Elliott Colla’s Baghdad Central is one of only a handful of novels where a US perspective is de-centered. As for the rest, they might be critical of choices made by individual US soldiers, or by US leadership, yet American soldiers are both the central and supporting characters. Eric Fair’s memoir Consequences, for instance, foregrounds himself as an army interrogator and torturer. Whether one reads this as confession or self-justification, his perspective is our lens on the world.

In 2014, both George Packer, in a piece for The New Yorker, and Michiko Kakutani, for The New York Times, celebrated this proliferation of “Iraq War” literature, not only from veterans, but also from journalists and historians. What was notably absent from their celebration was the memoir and storycraft of Iraqi writers. Kakutani did mention Hassan Blasim’s short stories, translated by Jonathan Wright, as well as the existence of Ahmed Saadawi’s Frankenstein in Baghdad. Yet it would be four more years—this January—until Saadawi’s novel was available in Wright’s English translation.

It is only now, fifteen years after the 2003 invasion and occupation, that a tiny body of post-2003 Iraqi literature, translated from Arabic, is available in English. Hassan Blasim’s short-story collections were among the first to draw readers’ attention, with his first collection published in the UK in 2009. When Blasim’s The Corpse Exhibition finally arrived in the US, in a 2014 Penguin Random edition, Blasim was invited to the country for several book events. Yet, unfortunately and uncomfortably, the brilliant and boundary-crushing Iraqi author was put into public conversation with US Marine veteran Phil Klay. Indeed, Blasim’s work was couched as the “Iraqi version” of Klay’s, although Blasim was not an Iraqi soldier, but a citizen living in Finland at the time he wrote the stories collected in The Corpse Exhibition.
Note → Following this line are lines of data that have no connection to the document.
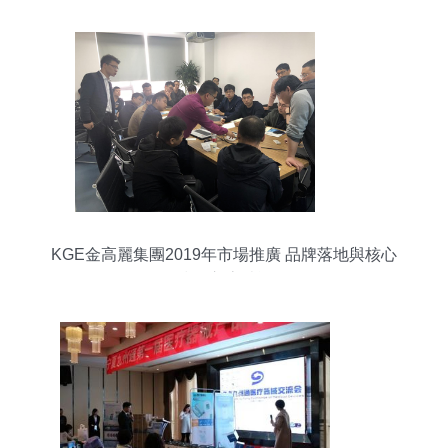
KGE金高麗集團2019年市場推廣 品牌落地與核心
技術交流賦能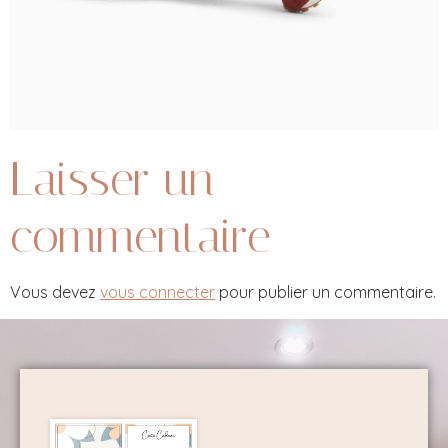
Laisser un
commentaire
Vous devez
vous connecter
pour publier un commentaire.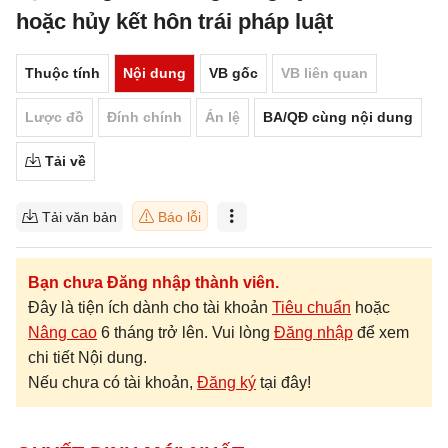
hoặc hủy kết hôn trái pháp luật
Thuộc tính
Nội dung
VB gốc
VB liên quan
Lược đồ
Đính chính
Án lệ
BA/QĐ cùng nội dung
Tải về
Tải văn bản
Báo lỗi
Bạn chưa Đăng nhập thành viên.
Đây là tiện ích dành cho tài khoản
Tiêu chuẩn
hoặc
Nâng cao
6 tháng trở lên. Vui lòng
Đăng nhập
để xem
chi tiết Nội dung.
Nếu chưa có tài khoản,
Đăng ký
tại đây!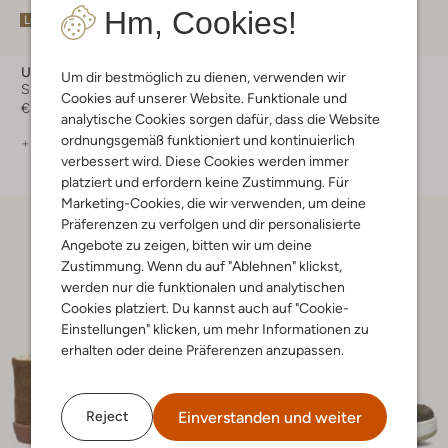
Hm, Cookies!
Letzte Größen
Ugg
Vans
Um dir bestmöglich zu dienen, verwenden wir
Sneaker Low
Sneaker Low
Cookies auf unserer Website. Funktionale und
€ 129,99
€ 49,99
analytische Cookies sorgen dafür, dass die Website
ordnungsgemäß funktioniert und kontinuierlich
+ mehr farben
+ mehr farben
verbessert wird. Diese Cookies werden immer
platziert und erfordern keine Zustimmung. Für
Marketing-Cookies, die wir verwenden, um deine
Präferenzen zu verfolgen und dir personalisierte
Angebote zu zeigen, bitten wir um deine
Zustimmung. Wenn du auf "Ablehnen" klickst,
werden nur die funktionalen und analytischen
Cookies platziert. Du kannst auch auf "Cookie-
Einstellungen" klicken, um mehr Informationen zu
erhalten oder deine Präferenzen anzupassen.
Einverstanden und weiter
Reject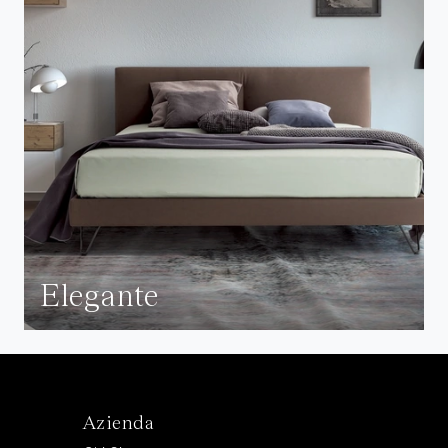
Elegante
Azienda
Blasim further said, in an interview for Barnes & Noble, that he didn’t write about Americans, and indeed “deliberately ignored stories of American soldiers, the kind that appear in Iraqi and American literature and art, either as heroes, victims, or criminals.”

Blasim went on:

“America occupied Iraq, then oil companies came to profit, then Hollywood made heroes of the war and it too profited, American authors wrote books about American soldiers and made money, analysts sat in American television studios analyzing the war and forming conclusions so the television stations profited, and many American stars were created in the realms of politics, war, arts, and literature.”

The celebrity of Iraq War authors, trading on the currency of their service during the Iraq War, were thus another extended part of the occupation. It’s important to note that, while most Iraqi authors don’t foreground the stories of US soldiers, these narratives are widely available. The book American Sniper was made into a film that played in several venues around Iraq, and while there don’t seem to be translations of Yellow Birds or Redeployment, there has been coverage of both books in the Arabic press.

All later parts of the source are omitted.